*** Begin section ***

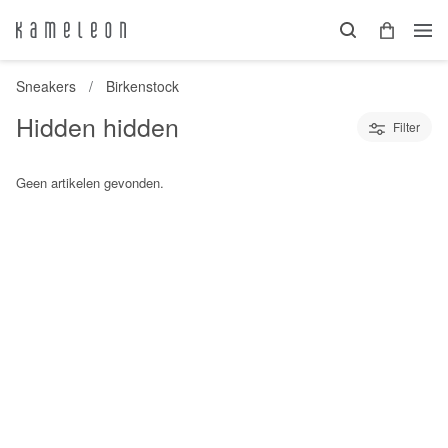
Sneakers
Birkenstock
Hidden hidden
Filter
Geen artikelen gevonden.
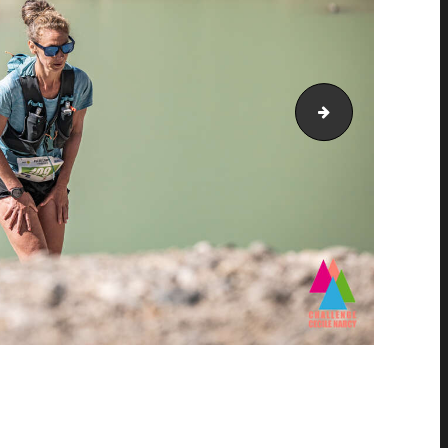
PIC_2851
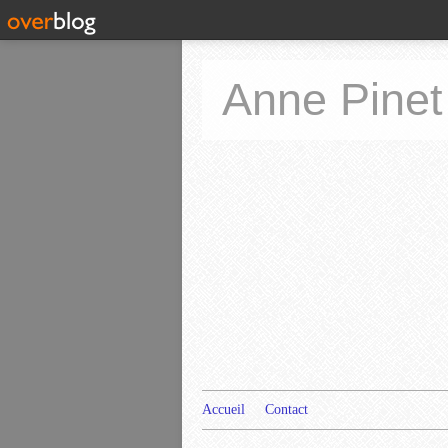
Anne Pinet
Accueil
Contact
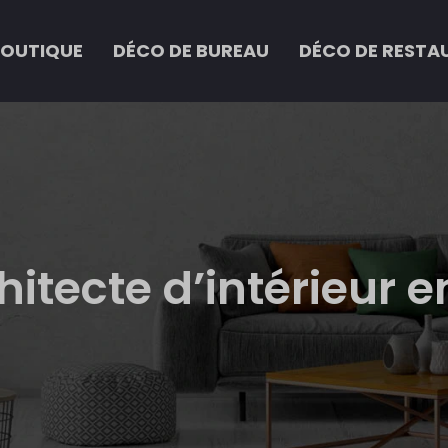
BOUTIQUE
DÉCO DE BUREAU
DÉCO DE RESTA
itecte d’intérieur e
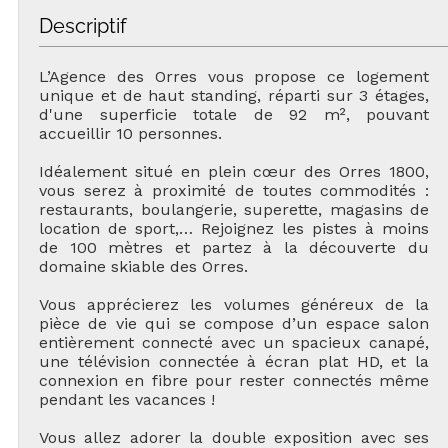
Descriptif
L’Agence des Orres vous propose ce logement
unique et de haut standing, réparti sur 3 étages,
d'une superficie totale de 92 m², pouvant
accueillir 10 personnes.
Idéalement situé en plein cœur des Orres 1800,
vous serez à proximité de toutes commodités :
restaurants, boulangerie, superette, magasins de
location de sport,… Rejoignez les pistes à moins
de 100 mètres et partez à la découverte du
domaine skiable des Orres.
Vous apprécierez les volumes généreux de la
pièce de vie qui se compose d’un espace salon
entièrement connecté avec un spacieux canapé,
une télévision connectée à écran plat HD, et la
connexion en fibre pour rester connectés même
pendant les vacances !
Vous allez adorer la double exposition avec ses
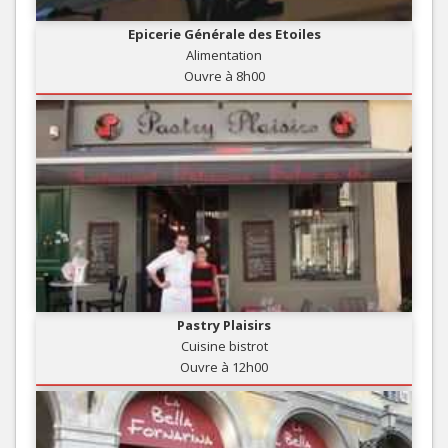
Epicerie Générale des Etoiles
Alimentation
Ouvre à 8h00
Pastry Plaisirs
Cuisine bistrot
Ouvre à 12h00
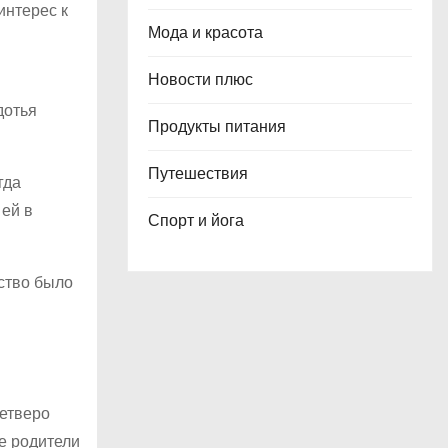
интерес к
Мода и красота
Новости плюс
дотья
Продукты питания
Путешествия
гда
 ей в
Спорт и йога
тство было
четверо
Ее родители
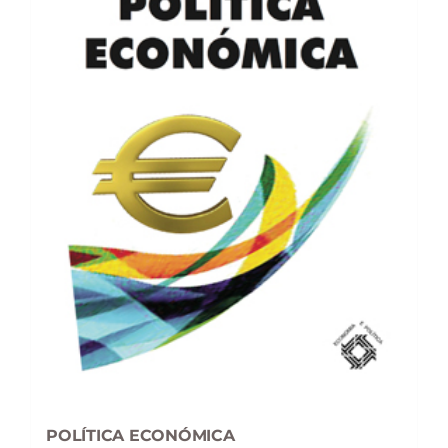
POLÍTICA ECONÓMICA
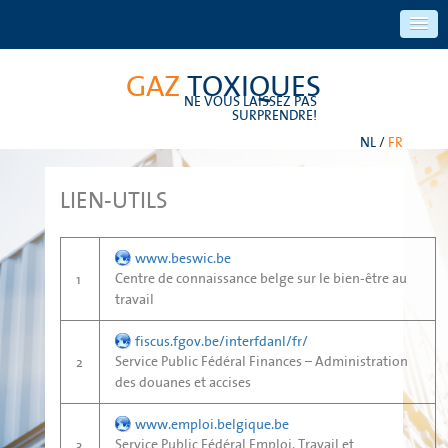
GAZ
TOXIQUES
NE VOUS LAISSEZ PAS
SURPRENDRE!
NL
/
FR
LIEN-UTILS
www.beswic.be
Centre de connaissance belge sur le bien-être au
1
travail
fiscus.fgov.be/interfdanl/fr/
Service Public Fédéral Finances – Administration
2
des douanes et accises
www.emploi.belgique.be
Service Public Fédéral Emploi, Travail et
3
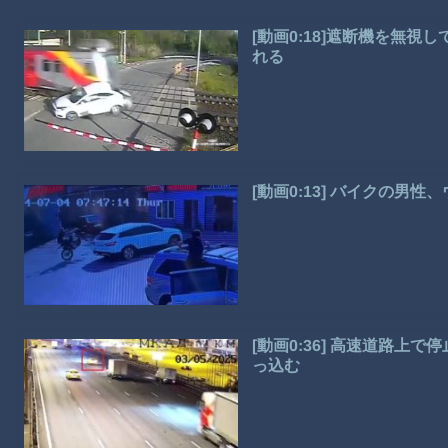
[動画0:18]遮断機を無
れる
[動画0:13] バイクの男
[動画0:36] 高速道路
っ込む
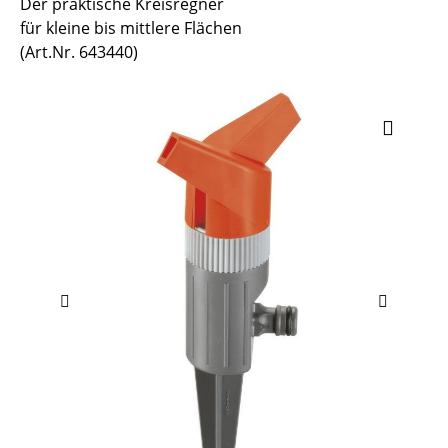
Der praktische Kreisregner
für kleine bis mittlere Flächen
(Art.Nr. 643440)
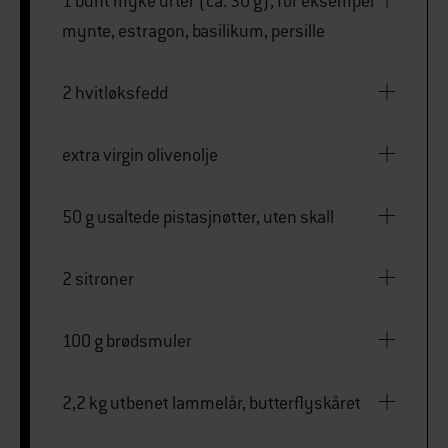
1 bunt myke urter (ca. 30 g), for eksempel
mynte, estragon, basilikum, persille
2 hvitløksfedd
extra virgin olivenolje
50 g usaltede pistasjnøtter, uten skall
2 sitroner
100 g brødsmuler
2,2 kg utbenet lammelår, butterflyskåret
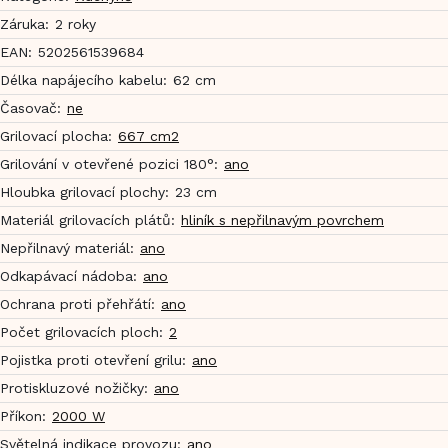
Záruka
:
2 roky
EAN
:
5202561539684
Délka napájecího kabelu
:
62 cm
Časovač
:
ne
Grilovací plocha
:
667 cm2
Grilování v otevřené pozici 180°
:
ano
Hloubka grilovací plochy
:
23 cm
Materiál grilovacích plátů
:
hliník s nepřilnavým povrchem
Nepřilnavý materiál
:
ano
Odkapávací nádoba
:
ano
Ochrana proti přehřátí
:
ano
Počet grilovacích ploch
:
2
Pojistka proti otevření grilu
:
ano
Protiskluzové nožičky
:
ano
Příkon
:
2000 W
Světelná indikace provozu
:
ano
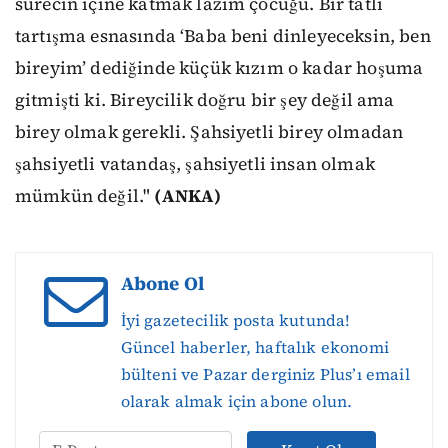
sürecin içine katmak lazım çocuğu. Bir tatlı
tartışma esnasında ‘Baba beni dinleyeceksin, ben
bireyim’ dediğinde küçük kızım o kadar hoşuma
gitmişti ki. Bireycilik doğru bir şey değil ama
birey olmak gerekli. Şahsiyetli birey olmadan
şahsiyetli vatandaş, şahsiyetli insan olmak
mümkün değil."
(ANKA)
Abone Ol
İyi gazetecilik posta kutunda!
Güncel haberler, haftalık ekonomi
bülteni ve Pazar derginiz Plus’ı email
olarak almak için abone olun.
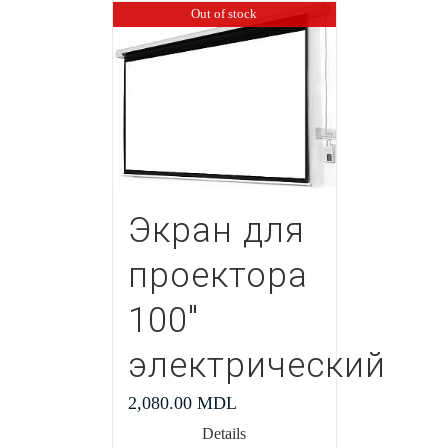
Out of stock
Экран для
проектора
100″
электрический
2,080.00
MDL
Details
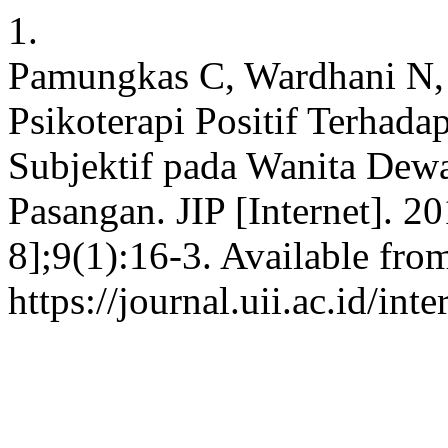
1.
Pamungkas C, Wardhani N,
Psikoterapi Positif Terhada
Subjektif pada Wanita Dew
Pasangan. JIP [Internet]. 2
8];9(1):16-3. Available fro
https://journal.uii.ac.id/in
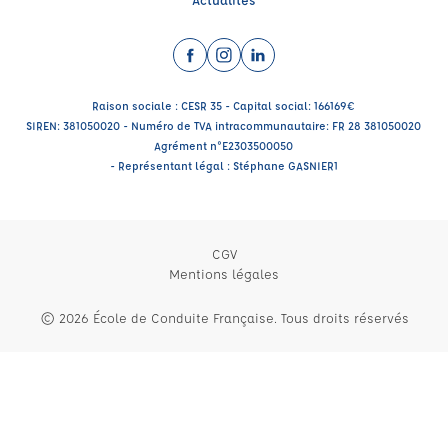
Facebook (nouvelle fenêtre)
Instagram (nouvelle fenêtre)
LinkedIn (nouvelle fenêtre)
Raison sociale : CESR 35 - Capital social: 166169€
SIREN: 381050020 - Numéro de TVA intracommunautaire: FR 28 381050020
Agrément n°E2303500050
- Représentant légal : Stéphane GASNIER1
CGV
Mentions légales
© 2026 École de Conduite Française. Tous droits réservés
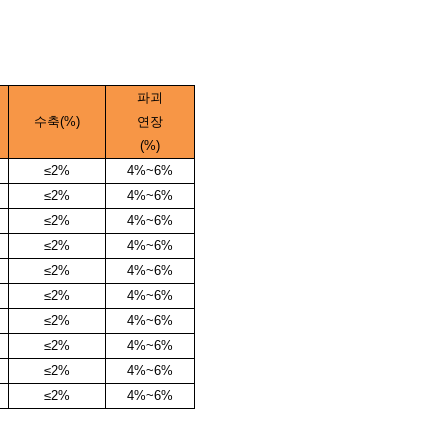
파괴
수축(%)
연장
(%)
≤2%
4%
~
6%
≤2%
4%
~
6%
≤2%
4%
~
6%
≤2%
4%
~
6%
≤2%
4%
~
6%
≤2%
4%
~
6%
≤2%
4%
~
6%
≤2%
4%
~
6%
≤2%
4%
~
6%
≤2%
4%
~
6%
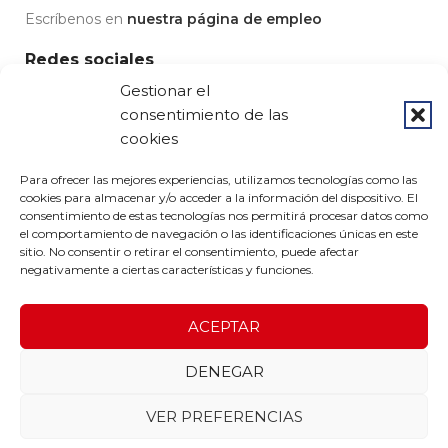
Escríbenos en
nuestra página de empleo
Redes sociales
Gestionar el
consentimiento de las
cookies
© 2023 Grupo Pedrós - Diseño por
Airearte
Para ofrecer las mejores experiencias, utilizamos tecnologías como las
cookies para almacenar y/o acceder a la información del dispositivo. El
Aviso legal
-
Condiciones de uso
-
Política de privacidad
-
Política de devoluciones
-
Política de cookies
consentimiento de estas tecnologías nos permitirá procesar datos como
el comportamiento de navegación o las identificaciones únicas en este
sitio. No consentir o retirar el consentimiento, puede afectar
negativamente a ciertas características y funciones.
ACEPTAR
DENEGAR
VER PREFERENCIAS
FORMON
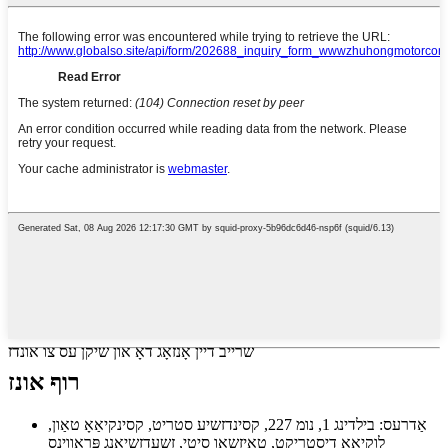
שרייב דיין אָנזאָג דאָ און שיקן עס צו אונדז
רוף אונז
אַדרעס: בילדינג 1, נומ 227, קסינדזשיע סטריט, קסינקיאַאָ טאַון,
לוקיאַאָ דיסטריקט, טאַיזשאָו סיטי, זשעדזשיאַנג פּראַווינס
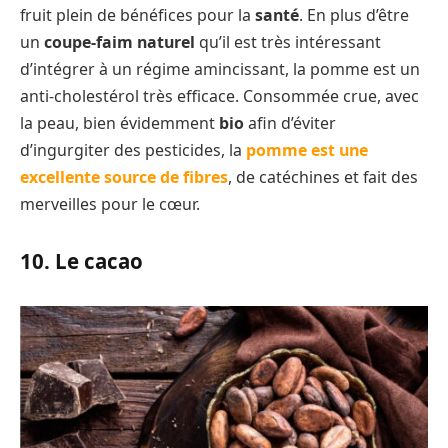
fruit plein de bénéfices pour la
santé
. En plus d’être
un
coupe-faim naturel
qu’il est très intéressant
d’intégrer à un régime amincissant, la pomme est un
anti-cholestérol très efficace. Consommée crue, avec
la peau, bien évidemment
bio
afin d’éviter
d’ingurgiter des pesticides, la
pomme est une
excellente source de fibres
, de catéchines et fait des
merveilles pour le cœur.
10. Le cacao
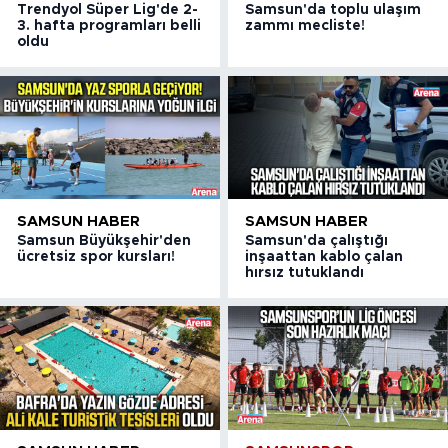
Trendyol Süper Lig'de 2-
Samsun'da toplu ulaşım
3. hafta programları belli
zammı mecliste!
oldu
SAMSUN HABER
SAMSUN HABER
Samsun Büyükşehir'den
Samsun'da çalıştığı
ücretsiz spor kursları!
inşaattan kablo çalan
hırsız tutuklandı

*** End section ***

Exercise instructions:
Print every entry above verbatim but drop the images.

Response box:
Sneakers
Birkenstock
Hidden hidden
Filter
Geen artikelen gevonden.
PIC_2851
Anne Pinet
Accueil
Contact
BOUTIQUE
DÉCO DE BUREAU
DÉCO DE RESTA
itecte d’intérieur e
Descriptif
L’Agence des Orres vous propose ce logement
unique et de haut standing, réparti sur 3 étages,
d'une superficie totale de 92 m², pouvant
accueillir 10 personnes.
Idéalement situé en plein cœur des Orres 1800,
vous serez à proximité de toutes commodités :
restaurants, boulangerie, superette, magasins de
location de sport,… Rejoignez les pistes à moins
de 100 mètres et partez à la découverte du
domaine skiable des Orres.
Vous apprécierez les volumes généreux de la
pièce de vie qui se compose d’un espace salon
entièrement connecté avec un spacieux canapé,
une télévision connectée à écran plat HD, et la
connexion en fibre pour rester connectés même
pendant les vacances !
Vous allez adorer la double exposition avec ses
Epicerie Générale des Etoiles
Alimentation
Ouvre à 8h00
Pastry Plaisirs
Cuisine bistrot
Ouvre à 12h00
интерес к
Мода и красота
Новости плюс
дотья
Продукты питания
Путешествия
гда
 ей в
Спорт и йога
тство было
четверо
Ее родители
POLÍTICA ECONÓMICA
GAZ
TOXIQUES
NE VOUS LAISSEZ PAS
SURPRENDRE!
NL
/
FR
LIEN-UTILS
www.beswic.be
Centre de connaissance belge sur le bien-être au
1
travail
fiscus.fgov.be/interfdanl/fr/
Service Public Fédéral Finances – Administration
2
des douanes et accises
www.emploi.belgique.be
Service Public Fédéral Emploi, Travail et
3
[動画0:18]遮断機を無
れる
[動画0:13] バイクの男
[動画0:36] 高速道路
っ込む
Der praktische Kreisregner
für kleine bis mittlere Flächen
(Art.Nr. 643440)
1 bunt myke urter (ca. 30 g), for eksempel
mynte, estragon, basilikum, persille
2 hvitløksfedd
extra virgin olivenolje
50 g usaltede pistasjnøtter, uten skall
2 sitroner
100 g brødsmuler
2,2 kg utbenet lammelår, butterflyskåret
Záruka
:
2 roky
EAN
:
5202561539684
Délka napájecího kabelu
:
62 cm
Časovač
:
ne
Grilovací plocha
:
667 cm2
Grilování v otevřené pozici 180°
:
ano
Hloubka grilovací plochy
:
23 cm
Materiál grilovacích plátů
:
hliník s nepřilnavým povrchem
Nepřilnavý materiál
:
ano
Odkapávací nádoba
:
ano
Ochrana proti přehřátí
:
ano
Počet grilovacích ploch
:
2
Pojistka proti otevření grilu
:
ano
Protiskluzové nožičky
:
ano
Příkon
:
2000 W
Světelná indikace provozu
:
ano
sürecin içine katmak lazım çocuğu. Bir tatlı
tartışma esnasında ‘Baba beni dinleyeceksin, ben
bireyim’ dediğinde küçük kızım o kadar hoşuma
gitmişti ki. Bireycilik doğru bir şey değil ama
birey olmak gerekli. Şahsiyetli birey olmadan
şahsiyetli vatandaş, şahsiyetli insan olmak
mümkün değil."
(ANKA)
Abone Ol
İyi gazetecilik posta kutunda!
Güncel haberler, haftalık ekonomi
bülteni ve Pazar derginiz Plus’ı email
olarak almak için abone olun.
Out of stock
Экран для
проектора
100″
электрический
2,080.00
MDL
Details
1.
Pamungkas C, Wardhani N,
Psikoterapi Positif Terhada
Subjektif pada Wanita Dew
Pasangan. JIP [Internet]. 2
8];9(1):16-3. Available fro
https://journal.uii.ac.id/in
Facebook (nouvelle fenêtre)
Instagram (nouvelle fenêtre)
LinkedIn (nouvelle fenêtre)
Raison sociale : CESR 35 - Capital social: 166169€
SIREN: 381050020 - Numéro de TVA intracommunautaire: FR 28 381050020
Agrément n°E2303500050
- Représentant légal : Stéphane GASNIER1
CGV
Mentions légales
© 2026 École de Conduite Française. Tous droits réservés
파괴
수축(%)
연장
(%)
≤2%
4%
~
6%
≤2%
4%
~
6%
≤2%
4%
~
6%
≤2%
4%
~
6%
≤2%
4%
~
6%
≤2%
4%
~
6%
≤2%
4%
~
6%
≤2%
4%
~
6%
≤2%
4%
~
6%
≤2%
4%
~
6%
Escríbenos en
nuestra página de empleo
Redes sociales
Gestionar el
consentimiento de las
cookies
© 2023 Grupo Pedrós - Diseño por
Airearte
Para ofrecer las mejores experiencias, utilizamos tecnologías como las
cookies para almacenar y/o acceder a la información del dispositivo. El
Aviso legal
-
Condiciones de uso
-
Política de privacidad
-
Política de devoluciones
-
Política de cookies
consentimiento de estas tecnologías nos permitirá procesar datos como
el comportamiento de navegación o las identificaciones únicas en este
sitio. No consentir o retirar el consentimiento, puede afectar
negativamente a ciertas características y funciones.
ACEPTAR
DENEGAR
VER PREFERENCIAS
FORMON
שרייב דיין אָנזאָג דאָ און שיקן עס צו אונדז
רוף אונז
אַדרעס: בילדינג 1, נומ 227, קסינדזשיע סטריט, קסינקיאַאָ טאַון,
לוקיאַאָ דיסטריקט, טאַיזשאָו סיטי, זשעדזשיאַנג פּראַווינס
fruit plein de bénéfices pour la
santé
. En plus d’être
un
coupe-faim naturel
qu’il est très intéressant
d’intégrer à un régime amincissant, la pomme est un
anti-cholestérol très efficace. Consommée crue, avec
la peau, bien évidemment
bio
afin d’éviter
d’ingurgiter des pesticides, la
pomme est une
excellente source de fibres
, de catéchines et fait des
merveilles pour le cœur.
10. Le cacao
Trendyol Süper Lig'de 2-
Samsun'da toplu ulaşım
3. hafta programları belli
zammı mecliste!
oldu
SAMSUN HABER
SAMSUN HABER
Samsun Büyükşehir'den
Samsun'da çalıştığı
ücretsiz spor kursları!
inşaattan kablo çalan
hırsız tutuklandı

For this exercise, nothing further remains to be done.